= Dragan Jovanović (Yugoslav politician) =

Dragan Jovanović (Драган Јовановић) was a cabinet minister in the Federal Republic of Yugoslavia during the early 1990s.

==Private career==
Jovanović was director of the Serbian Social Accountancy Service in the Socialist Federal Republic of Yugoslavia at the time of that country's disintegration. In an interview with Tanjug in July 1991, he remarked that the constituent republics of Yugoslavia, and in particular Slovenia and Croatia, had stopped making mutual payments due to the deteriorating political situation. This, he added, was preventing Serbia from making its payments to those republics.

The Federal Republic of Yugoslavia reformed its currency in 1992, resulting in a chaotic period of hyperinflation. Jovanović was removed from his position in June 1992 after being blamed for a disastrous shift to the new dinar.
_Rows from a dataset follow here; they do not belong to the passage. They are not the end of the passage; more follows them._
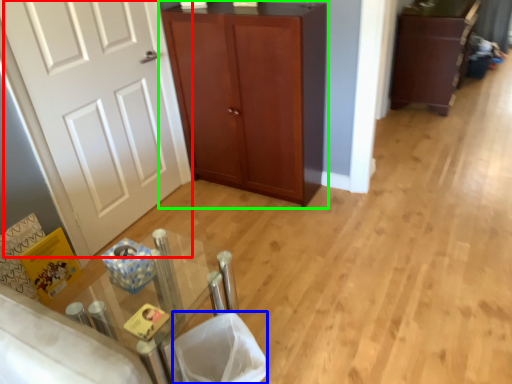 Question: Which object is positioned closest to door (highlighted by a red box)? Select from laundry basket (highlighted by a blue box) and cupboard (highlighted by a green box).

Choices:
 (A) laundry basket
 (B) cupboard

Answer: (B) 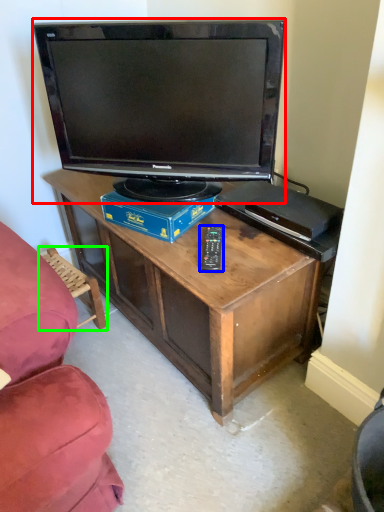 Question: Which object is the farthest from television (highlighted by a red box)? Choose among these: remote (highlighted by a blue box) or swivel chair (highlighted by a green box).

Choices:
 (A) remote
 (B) swivel chair

Answer: (B) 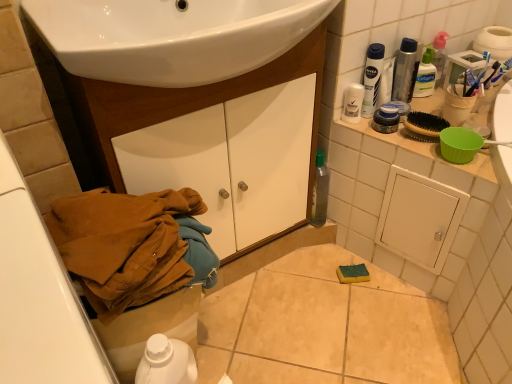 This screenshot has height=384, width=512. What do you see at coordinates (149, 329) in the screenshot? I see `white plastic toilet bowl at lower left` at bounding box center [149, 329].

The height and width of the screenshot is (384, 512). What do you see at coordinates (479, 75) in the screenshot?
I see `blue plastic toothbrush at upper right` at bounding box center [479, 75].

Describe the element at coordinates (182, 103) in the screenshot. I see `wooden cabinet at lower left` at that location.

The image size is (512, 384). Identify the location of white plastic toilet bowl at lower left. (149, 329).

Which of these two, blue glossy jar at upper right, which is the second mouthwash from top to bottom, or metallic silver spray can at upper right, is bigger?

Bigger between the two is metallic silver spray can at upper right.

From the image's perspective, which is above, blue glossy jar at upper right, which is the second mouthwash from top to bottom, or metallic silver spray can at upper right?

metallic silver spray can at upper right is shown above in the image.

Can you confirm if blue glossy jar at upper right, marked as the 1th mouthwash in a bottom-to-top arrangement, is wider than metallic silver spray can at upper right?

Indeed, blue glossy jar at upper right, marked as the 1th mouthwash in a bottom-to-top arrangement, has a greater width compared to metallic silver spray can at upper right.

Considering the sizes of metallic silver spray can at upper right and wooden cabinet at lower left in the image, is metallic silver spray can at upper right taller or shorter than wooden cabinet at lower left?

metallic silver spray can at upper right is shorter than wooden cabinet at lower left.

How much distance is there between metallic silver spray can at upper right and wooden cabinet at lower left?

20.20 inches.

Is wooden cabinet at lower left located within metallic silver spray can at upper right?

Definitely not — wooden cabinet at lower left is not inside metallic silver spray can at upper right.

Considering the relative positions of metallic silver spray can at upper right and wooden cabinet at lower left in the image provided, is metallic silver spray can at upper right to the right of wooden cabinet at lower left from the viewer's perspective?

Yes.

Is clear plastic bottle at upper right, the first toiletry in the right-to-left sequence, oriented away from white plastic bottle at upper right, which ranks as the 1th mouthwash in top-to-bottom order?

No, clear plastic bottle at upper right, the first toiletry in the right-to-left sequence,'s orientation is not away from white plastic bottle at upper right, which ranks as the 1th mouthwash in top-to-bottom order.

Which point is more distant from viewer, [418,97] or [383,45]?

The point [418,97] is farther.

Considering the sizes of objects clear plastic bottle at upper right, the second toiletry in the bottom-to-top sequence, and white plastic bottle at upper right, which ranks as the 1th mouthwash in top-to-bottom order, in the image provided, who is taller, clear plastic bottle at upper right, the second toiletry in the bottom-to-top sequence, or white plastic bottle at upper right, which ranks as the 1th mouthwash in top-to-bottom order,?

white plastic bottle at upper right, which ranks as the 1th mouthwash in top-to-bottom order, is taller.

Is clear plastic bottle at upper right, acting as the 1th toiletry starting from the top, completely or partially outside of white plastic bottle at upper right, which ranks as the 1th mouthwash in top-to-bottom order?

Absolutely, clear plastic bottle at upper right, acting as the 1th toiletry starting from the top, is external to white plastic bottle at upper right, which ranks as the 1th mouthwash in top-to-bottom order.

Is translucent plastic pump bottle at upper right at the back of blue glossy jar at upper right, marked as the 1th mouthwash in a bottom-to-top arrangement?

No, translucent plastic pump bottle at upper right is not at the back of blue glossy jar at upper right, marked as the 1th mouthwash in a bottom-to-top arrangement.

How different are the orientations of blue glossy jar at upper right, which is the second mouthwash from top to bottom, and translucent plastic pump bottle at upper right in degrees?

0.00136 degrees separate the facing orientations of blue glossy jar at upper right, which is the second mouthwash from top to bottom, and translucent plastic pump bottle at upper right.

Considering the positions of points (390, 114) and (431, 52), is point (390, 114) closer to camera compared to point (431, 52)?

Yes, point (390, 114) is closer to viewer.

In terms of width, does blue glossy jar at upper right, marked as the 1th mouthwash in a bottom-to-top arrangement, look wider or thinner when compared to translucent plastic pump bottle at upper right?

blue glossy jar at upper right, marked as the 1th mouthwash in a bottom-to-top arrangement, is wider than translucent plastic pump bottle at upper right.

Does white plastic bottle at upper right, placed as the second mouthwash when sorted from bottom to top, have a larger size compared to blue plastic toothbrush at upper right?

Correct, white plastic bottle at upper right, placed as the second mouthwash when sorted from bottom to top, is larger in size than blue plastic toothbrush at upper right.

Considering the relative positions of white plastic bottle at upper right, which ranks as the 1th mouthwash in top-to-bottom order, and blue plastic toothbrush at upper right in the image provided, is white plastic bottle at upper right, which ranks as the 1th mouthwash in top-to-bottom order, to the left of blue plastic toothbrush at upper right from the viewer's perspective?

Indeed, white plastic bottle at upper right, which ranks as the 1th mouthwash in top-to-bottom order, is positioned on the left side of blue plastic toothbrush at upper right.

Which is correct: white plastic bottle at upper right, which ranks as the 1th mouthwash in top-to-bottom order, is inside blue plastic toothbrush at upper right, or outside of it?

white plastic bottle at upper right, which ranks as the 1th mouthwash in top-to-bottom order, is not inside blue plastic toothbrush at upper right, it's outside.

From the image's perspective, which is below, white plastic bottle at upper right, placed as the second mouthwash when sorted from bottom to top, or blue plastic toothbrush at upper right?

blue plastic toothbrush at upper right is shown below in the image.

Is wooden cabinet at lower left to the left or to the right of blue plastic toothbrush at upper right in the image?

In the image, wooden cabinet at lower left appears on the left side of blue plastic toothbrush at upper right.

Is wooden cabinet at lower left completely or partially outside of blue plastic toothbrush at upper right?

wooden cabinet at lower left is positioned outside blue plastic toothbrush at upper right.

From a real-world perspective, is wooden cabinet at lower left located beneath blue plastic toothbrush at upper right?

Indeed, from a real-world perspective, wooden cabinet at lower left is positioned beneath blue plastic toothbrush at upper right.

Is wooden cabinet at lower left aimed at blue plastic toothbrush at upper right?

No, wooden cabinet at lower left is not oriented towards blue plastic toothbrush at upper right.

Considering the positions of objects wooden cabinet at lower left and metallic silver spray can at upper right in the image provided, who is behind, wooden cabinet at lower left or metallic silver spray can at upper right?

metallic silver spray can at upper right is further from the camera.

Is wooden cabinet at lower left not close to metallic silver spray can at upper right?

Actually, wooden cabinet at lower left and metallic silver spray can at upper right are a little close together.

I want to click on bathroom cabinet on the left of metallic silver spray can at upper right, so click(x=182, y=103).

I want to click on bottle above the blue glossy jar at upper right, which is the second mouthwash from top to bottom (from the image's perspective), so click(405, 71).

The width and height of the screenshot is (512, 384). In the image, there is a metallic silver spray can at upper right. What are the coordinates of `bathroom cabinet below it (from the image's perspective)` in the screenshot? It's located at 182,103.

Which object lies nearer to the anchor point white plastic toilet bowl at lower left, white matte deodorant stick at upper right, which ranks as the 2th toiletry in right-to-left order, or metallic silver spray can at upper right?

white matte deodorant stick at upper right, which ranks as the 2th toiletry in right-to-left order, is positioned closer to the anchor white plastic toilet bowl at lower left.

From the image, which object appears to be farther from translucent plastic pump bottle at upper right, blue glossy jar at upper right, which is the second mouthwash from top to bottom, or blue plastic toothbrush at upper right?

blue glossy jar at upper right, which is the second mouthwash from top to bottom, is further to translucent plastic pump bottle at upper right.

When comparing their distances from white matte deodorant stick at upper right, the 1th toiletry ordered from the bottom, does white plastic toilet bowl at lower left or blue glossy jar at upper right, which is the second mouthwash from top to bottom, seem further?

white plastic toilet bowl at lower left lies further to white matte deodorant stick at upper right, the 1th toiletry ordered from the bottom, than the other object.

Estimate the real-world distances between objects in this image. Which object is further from white matte deodorant stick at upper right, which ranks as the 2th toiletry in right-to-left order, white plastic bottle at upper right, placed as the second mouthwash when sorted from bottom to top, or clear plastic bottle at upper right, the first toiletry in the right-to-left sequence?

clear plastic bottle at upper right, the first toiletry in the right-to-left sequence, is further to white matte deodorant stick at upper right, which ranks as the 2th toiletry in right-to-left order.

Which object lies further to the anchor point metallic silver spray can at upper right, translucent plastic pump bottle at upper right or clear plastic bottle at upper right, the second toiletry in the bottom-to-top sequence?

translucent plastic pump bottle at upper right is further to metallic silver spray can at upper right.

Based on their spatial positions, is wooden cabinet at lower left or translucent plastic pump bottle at upper right closer to white plastic toilet bowl at lower left?

wooden cabinet at lower left.

Based on their spatial positions, is clear plastic bottle at upper right, marked as the second toiletry in a front-to-back arrangement, or blue glossy jar at upper right, marked as the 1th mouthwash in a bottom-to-top arrangement, further from translucent plastic pump bottle at upper right?

blue glossy jar at upper right, marked as the 1th mouthwash in a bottom-to-top arrangement, lies further to translucent plastic pump bottle at upper right than the other object.

Based on their spatial positions, is blue plastic toothbrush at upper right or white matte deodorant stick at upper right, arranged as the 2th toiletry when viewed from the top, further from translucent plastic pump bottle at upper right?

white matte deodorant stick at upper right, arranged as the 2th toiletry when viewed from the top, lies further to translucent plastic pump bottle at upper right than the other object.

I want to click on toiletry between wooden cabinet at lower left and blue glossy jar at upper right, which is the second mouthwash from top to bottom, in the horizontal direction, so click(352, 103).

What are the coordinates of `toiletry situated between metallic silver spray can at upper right and translucent plastic pump bottle at upper right from left to right` in the screenshot? It's located at (425, 76).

He later accused allies of Serbian president Slobodan Milošević of scapegoating him for the situation.

==Cabinet minister==
On September 11, 1992, Yugoslav prime minister Milan Panić appointed Jovanović as his minister of finance. This was considered as a pointed snub to Milošević and part of a bid by Panić to strengthen his position in an ongoing struggle against the Serbian president.

Jovanović's term in office was ultimately brief. Panić stood down as prime minister in February 1993, shortly after a failed bid to defeat Milošević in the 1992 Serbian general election. Jovanović left office not long thereafter, on March 2, 1993.